Big Data and Spark

What is big data? Pick your favourite definition:

The Four V's: volumn, velocity, variety, veracity.
When you have enough data that Pandas (or similar) can't handle it (quickly enough or at all).
When you have so much data it's annoying.

When people say big data, they usually mean #3.

My best functional definition: #2.

Big Data and Spark

The big limitations of Pandas:

All the data is kept in memory.
Programs use a single thread/core (unless you did something heroic).

Big Data and Spark

The biggest CSV file I could find in my life: 27000 rows, making a 1.7 MB DataFrame.

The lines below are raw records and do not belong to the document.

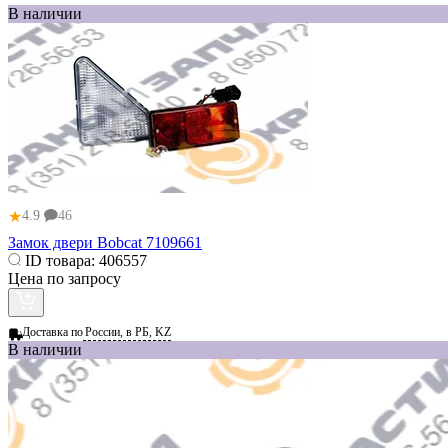
В наличии
★
4.9
46
Замок двери Bobcat 7109661
ID товара:
406557
Цена по запросу
Доставка по
России, в РБ, KZ
В наличии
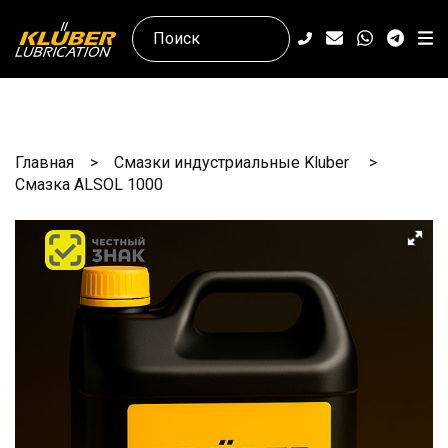
Главная
Смазки индустриальные Kluber
Смазка ALSOL 1000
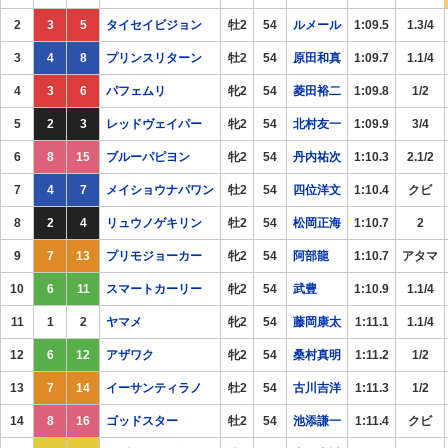
2
3
5
タイセイビジョン
牡2
54
ルメール
1:09.5
1.3/4
3
4
8
プリンスリターン
牡2
54
原田和真
1:09.7
1.1/4
4
3
6
パフェムリ
牝2
54
菱田裕二
1:09.8
1/2
5
2
3
レッドヴェイパー
牝2
54
北村友一
1:09.9
3/4
6
8
15
ブルーパピヨン
牝2
54
丹内祐次
1:10.3
2.1/2
7
4
7
メイショウナパワン
牡2
54
四位洋文
1:10.4
クビ
8
2
4
リュウノゲキリン
牡2
54
松岡正海
1:10.7
2
9
7
13
プリモジョーカー
牝2
54
阿部龍
1:10.7
アタマ
10
6
11
スマートカーリー
牝2
54
武豊
1:10.9
1.1/4
11
1
2
ヤマメ
牝2
54
藤岡康太
1:11.1
1.1/4
12
6
12
アザワク
牝2
54
桑村真明
1:11.2
1/2
13
7
14
イーサンティラノ
牡2
54
古川吉洋
1:11.3
1/2
14
8
16
ゴッドスター
牡2
54
池添謙一
1:11.4
クビ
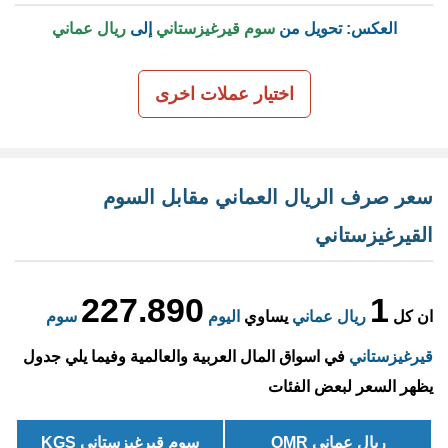
العكس: تحويل من
سوم قيرغيزستاني
إلى
ريال عماني
اختيار عملات اخرى
سعر صرف الريال العماني مقابل السوم
القيرغيزستاني
227.890
1
ان كل
ريال عماني
يساوي
اليوم
سوم
قيرغيزستاني
في اسواق المال العربية والعالمية وفيما يلي جدول
يظهر السعر لبعض الفئات
ريال عماني OMR
سوم قيرغيزستاني KGS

Your laptop probably has ≥4 GB (4096 MB) of memory: data needs to be quite big before Pandas won't handle it.

Compute Clusters

If one computer won't do the job, you need several: each one can store some of the data and do some of the processing, and they can work together to generate final results.

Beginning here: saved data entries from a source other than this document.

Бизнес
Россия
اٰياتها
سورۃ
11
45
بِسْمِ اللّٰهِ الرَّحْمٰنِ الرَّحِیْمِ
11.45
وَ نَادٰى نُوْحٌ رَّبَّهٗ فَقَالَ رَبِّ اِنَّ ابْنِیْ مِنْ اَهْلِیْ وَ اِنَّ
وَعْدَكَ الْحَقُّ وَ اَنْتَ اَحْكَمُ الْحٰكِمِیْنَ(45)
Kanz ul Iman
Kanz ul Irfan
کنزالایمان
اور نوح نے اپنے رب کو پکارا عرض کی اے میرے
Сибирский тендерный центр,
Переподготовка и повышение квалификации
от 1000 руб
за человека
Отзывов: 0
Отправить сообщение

Compute cluster: several computers working together to do some work.

Compute Clusters

Apache Hadoop is a collection of tools for managing compute clusters.

YARN: managing compute jobs in the cluster.
HDFS: Hadoop Distributed File System, for storing data on the cluster's nodes.
Spark: a framework to do computation on YARN (or elsewhere).
⋮

Compute Clusters

The goal here is to express the computation we want to do, in such a way that the work can be sent out to the cluster and done in parallel.

Spark will let us do that.

YARN can take our job and make sure all of the pieces get done somewhere, somehow (with Spark's help).

HDFS can store all of the pieces of our data files, so they're there when YARN/Spark wants to work on them.

Compute Clusters

Today, we'll (mostly?) run Spark on our computers, with the assurance that we could scale up the computation if we needed to.

… and knowing that we're now using all of the cores in our processor.

First Spark Program

A complete Spark program:

import sys
from pyspark.sql import SparkSession, functions, types
 
spark = SparkSession.builder.appName('example 1').getOrCreate()
 
assert sys.version_info >= (3, 4) # make sure we have Python 3.4+
assert spark.version >= '2.1' # make sure we have Spark 2.1+

data = spark.read.csv('cities.csv', header=True, inferSchema=True)
data.show()

Last two lines are real work. Rest is boilerplate that will be in all of our Spark programs.

First Spark Program

Run the job:

spark-submit spark-1.py

First Spark Program

The example reads a file cities.csv. Let's say:

city,population,area
Vancouver,2463431,2878.52
Calgary,1392609,5110.21
Toronto,5928040,5905.71
Montreal,4098927,4604.26
Halifax,403390,5496.31

It will then output:

+---------+----------+-------+
|     city|population|   area|
+---------+----------+-------+
|Vancouver|   2463431|2878.52|
|  Calgary|   1392609|5110.21|
|  Toronto|   5928040|5905.71|
| Montreal|   4098927|4604.26|
|  Halifax|    403390|5496.31|
+---------+----------+-------+

Spark DataFrames

This line…

data = spark.read.csv('cities.csv', header=True, inferSchema=True)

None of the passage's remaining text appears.